The California Court of Appeal in San Francisco today (June 19) ordered the California Public Utilities Commission (CPUC) to turn over communications between it and the governor’s office as the the agency came up with a plan to shift huge costs of decomissioning the now-shuttered San Onofre nuclear plant to customers, not utilities shareholders. (The plant is about 80 percent owned by Southern California Edison and 20 percent by San Diego Gas & Electric.)
In a long-running legal battle, San Diego attorneys Mike Aguirre and his partner Maria Severson have demanded copies of the communications between the agency and. the governor’s office on this topic. The two lawyers appealed a decision by the trial court. The appellate panel found yesterday, “the CPUC shall produce every document, with any attachment(s) over which it asserted the deliberative process privilege…with the redacted portion restored.” The CPUC did not demonstrate “a clear overbalance” on the side of confidentiality, said the appellate panel.

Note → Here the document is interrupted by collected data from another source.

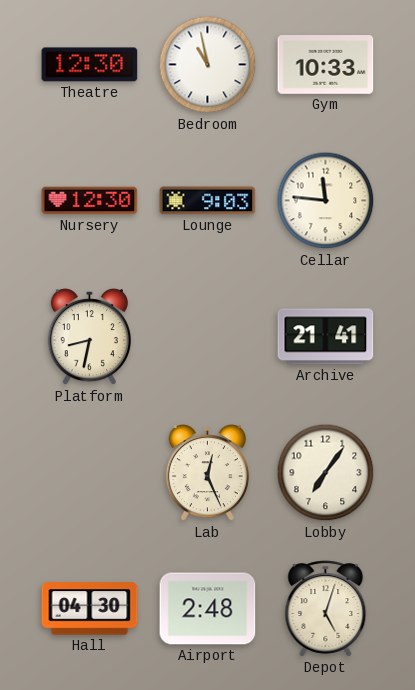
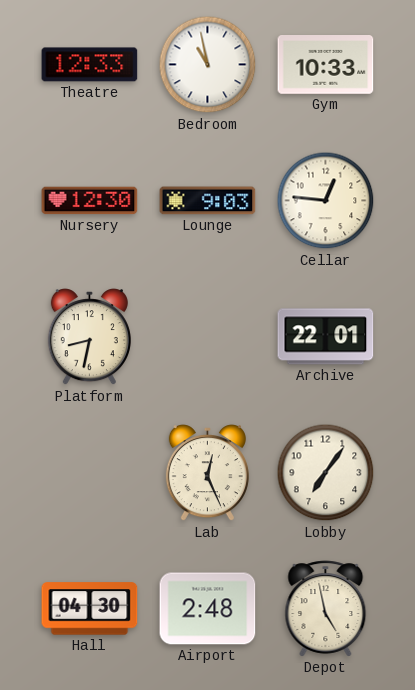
Theatre: 12:30 -> 12:33
Cellar: 11:46 -> 12:46
Archive: 21:41 -> 22:01
Depot: 5:03 -> 4:58
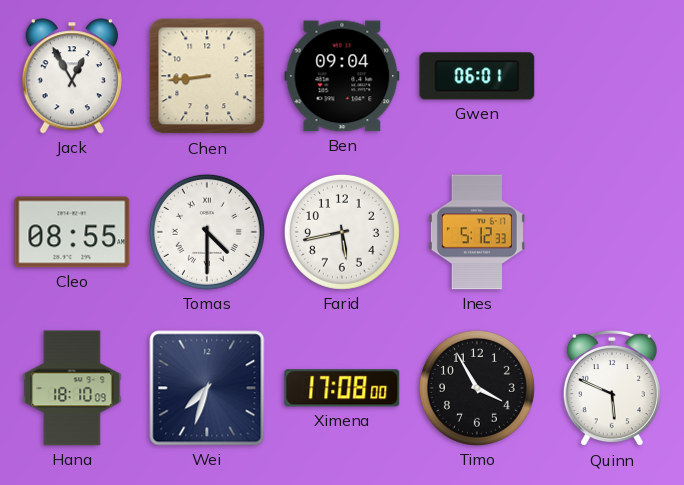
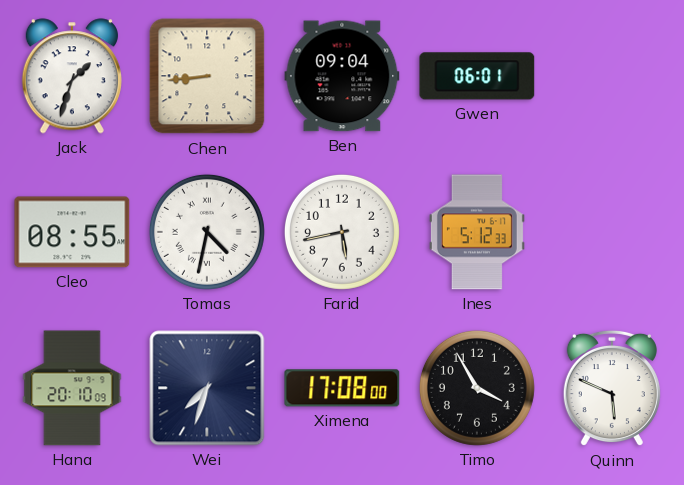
Jack: 12:55 -> 1:33
Tomas: 4:30 -> 4:32
Hana: 18:10 -> 20:10
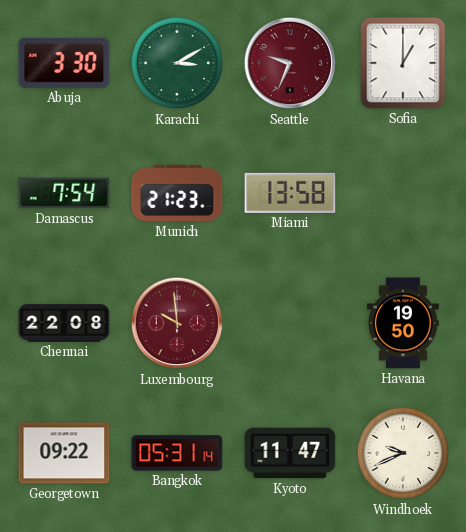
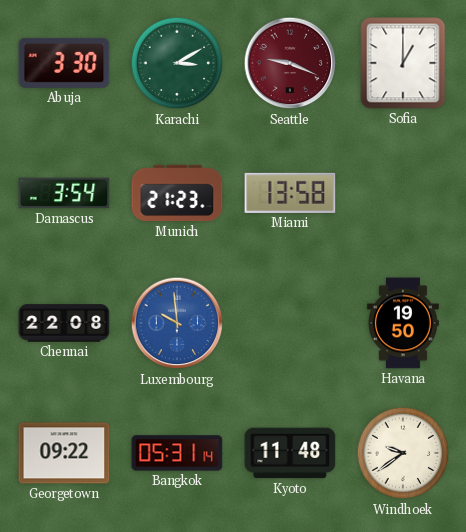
Seattle: 9:34 -> 9:19
Damascus: 7:54 -> 3:54
Luxembourg dial: burgundy -> blue
Kyoto: 11:47 -> 11:48
Windhoek: 9:41 -> 9:39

However, the court said that the CPUC “may continue to withhold the 16 records over which it asserted the attorney-client privilege as [Aguirre] has not timely or convincingly disputed [CPUC’s claim] that he waived his request for these 16 documents.”
Background: the former head of the CPUC, Mike Peevey, came up with the idea to soak the ratepayers, and passed it to Edison. This was of dubious legality. Peevey is a longtime friend of Gov. Jerry Brown; Aguirre and Severson are convinced that the governor may have been calling some of the critical shots in the arrangement. The CPUC adamantly refused to turn over documents related to its communications with Brown. Now it will have to turn over some of them.